In Part 2, I’ll examine the villains in previous seasons of 24 and how they adhere to us vs. them U.S. geo-political archetypes.

Bibliography
“Day 4.” “Day 6.” 24. Fox, 2005, 2007.
“24 Under Fire from Muslim Groups.” BBC News. BBC News, 19 January 2007.
Armstrong, Stephen. "Rough Justice." New Statesman 136.4836 (2007): 36-38. 
Bauder, David. “TV Torture Influencing Real Life.” USA Today. 11 February 2007.
Dougherty, Michael Brendan. "What Would Jack Bauer Do?" American Conservative 6.5
(2007): 8-10. 
Flynn, Gillian. “24: TV Review.” Entertainment Weekly. 11 January 2007.
Halliday, Fred. 100 Myths About the Middle East. Los Angeles: University of California Press,
2005.
Irwin, Robert. Dangerous Knowledge: Orientalism and its Discontents. New York: Overlook
Press, 2006.
Lewis, Bernard. From Babel to Dragomans: Interpreting the Middle East.

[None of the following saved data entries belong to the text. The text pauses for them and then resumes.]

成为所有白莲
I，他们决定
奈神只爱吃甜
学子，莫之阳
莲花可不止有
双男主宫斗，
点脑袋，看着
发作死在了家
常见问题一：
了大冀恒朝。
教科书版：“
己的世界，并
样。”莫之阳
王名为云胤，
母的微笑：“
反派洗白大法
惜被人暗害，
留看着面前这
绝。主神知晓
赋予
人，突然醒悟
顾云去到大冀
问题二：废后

Oxford: Oxford
University Press, 2004.
McCormick, Patrick. "The Torture Show." U.S. Catholic 73.5 (2008): 17. 
McDermont, Jim. “A Trojan Horse.” America 196.7 (2007): 23-24.
Rossi, Melissa. What Every American Should Know About the Middle East. New York: Plume
Books, 2008.
Said, Edward. Orientalism. New York: Vintage, 1978.
Yuan, Jada. “The White-Castle Ceiling.” New York Magazine. 4 March 2007.

4 comments:

Joe Corall said...

Interesting. It appears Jack's "end justifies the means" tactic is trapping him into some sort of "solution limbo" in a "problem, solution, result" arena. His immoral means are pushing him out of his intended "solution" position, and he's being pulled into the "problem" realm.

His ruthlessness in attempting to battle "the bad guys" has left those he's protecting maimed and disillusioned. Jack is corrupting what he's trying to protect. Who's winning with this outcome? Seems like his tactics are unwittingly putting him on the side of the enemy, instead of hero. Maybe a less reactionary tactic could be a more advantageous strategy for Jack to reach his end? He should take a hard look at the implications of his means/actions…

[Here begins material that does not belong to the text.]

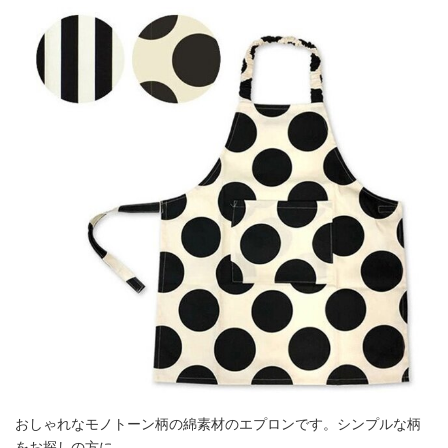
おしゃれなモノトーン柄の綿素材のエプロンです。シンプルな柄
をお探しの方に。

I might have to start watching 24!

Unknown said...

Let me see if I can finally comment on here.

Unknown said...

It worked! After two months! Finally!

Unknown said...

Jack's problem is that he's never really protecting those that matter most to him. In essence, to keep the average American safe, he has to give up family members, friends, and coworkers. The show tries to justify his reactionary tactics as A) not reactionary in that he's trained to do this, and B) he must utilize this training or else risk losing both his occupational and personal duties.

This could be an overall commentary on the wrongheadedness of the Bush presidency, but the show takes too many steps to both sympathize with Jack and show his necessity in such a violent, threatening world.